Photo credit: Richard H. Smith

Ruddigore (Opera North). Theatre Royal, Nottingham.  21 November 2024.

4✩✩✩✩. Review: William Ruff.

“A spookily spectacular success (but with reservations…).”

If you want to know the plot of Gilbert and Sullivan’s Ruddigore, you don’t need to stray far beyond the ruddy, gory title and the cast list: Sir Despard Murgatroyd, the ‘evil baronet’ and various other Murgatroyds plus Mad Margaret and lots of ghosts who step out of their picture frames.  The good characters are very good indeed: Richard Dauntless, Old Adam Goodheart and the innocent Rose Maybud.  At the centre of the story is a curse (every baronet is forced to commit a crime every day…) and you can’t have a comic opera without the right people (including a ghost!) marrying each other at the end.
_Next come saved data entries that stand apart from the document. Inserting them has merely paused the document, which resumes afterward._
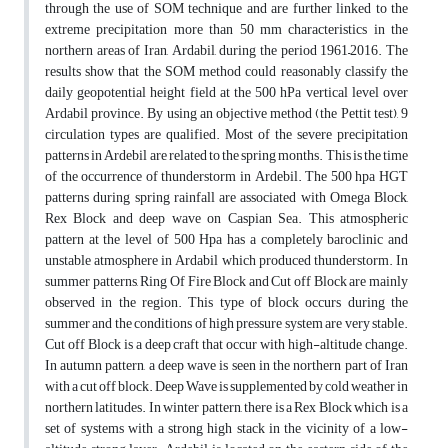
through the use of SOM technique and are further linked to the
extreme precipitation more than 50 mm characteristics in the
northern areas of Iran, Ardabil, during the period 1961–2016. The
results show that the SOM method could reasonably classify the
daily geopotential height field at the 500 hPa vertical level over
Ardabil province. By using an objective method (the Pettit test), 9
circulation types are qualified. Most of the severe precipitation
patterns in Ardebil are related to the spring months. This is the time
of the occurrence of thunderstorm in Ardebil. The 500 hpa HGT
patterns during spring rainfall are associated with Omega Block,
Rex Block and deep wave on Caspian Sea. This atmospheric
pattern at the level of 500 Hpa has a completely baroclinic and
unstable atmosphere in Ardabil which produced thunderstorm. In
summer patterns, Ring Of Fire Block and Cut off Block are mainly
observed in the region. This type of block occurs during the
summer and the conditions of high pressure system are very stable.
Cut off Block is a deep craft that occur with high-altitude change.
In autumn pattern, a deep wave is seen in the northern part of Iran
with a cut off block. Deep Wave is supplemented by cold weather in
northern latitudes. In winter pattern, there is a Rex Block which is a
set of systems with a strong high stack in the vicinity of a low-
The opera opens with a lot of story-telling, cleverly managed (in Jo Davies’s staging) partly via a silent film montage during the Overture.  When the curtain rises, we are introduced to village life updated to the era of early cinema.  It’s all very appealing to the eye as the opening chorus of wouldbe professional bridesmaids give us a taste of their comic potential.  As usual with G&S there are the usual extreme complications of family relationships to navigate.  But what makes Ruddigore special is all the gothic stuff.

Opera North is very respectful of Ruddigore’s first Act.  As far as I could tell, not a word of Gilbert’s original text is altered – which is both good and not-so-good.  There’s a lot of spoken dialogue between the musical numbers and you really have to stretch your sense of humour to find it funny.  However, this Ruddigore becomes a different show in Act 2, in the scene where the family portraits spring into full ghostly life in Richard Hudson’s ingenious set.  Everything suddenly becomes a super-charged, spookily spectacular success.  And there is some wonderfully topical rewriting involving Liz Truss and Keir Starmer’s glasses!

Opera North has a policy of having each show’s words on large screens in the auditorium.  This is (for most people) vital when the opera is sung in a foreign language – and very helpful even when the opera is in English.  However, it was a surprising decision in Ruddigore to have all the spoken dialogue visible as well.  This means that you can see the punchlines before they are delivered and possibly contributes to much of the dialogue sounding underpowered.  Henry Waddington (Goodheart) is the glorious, theatre-filling exception – but once upon a time big performances which reached the back row of the balcony were the stock-in-trade of G&S singers. 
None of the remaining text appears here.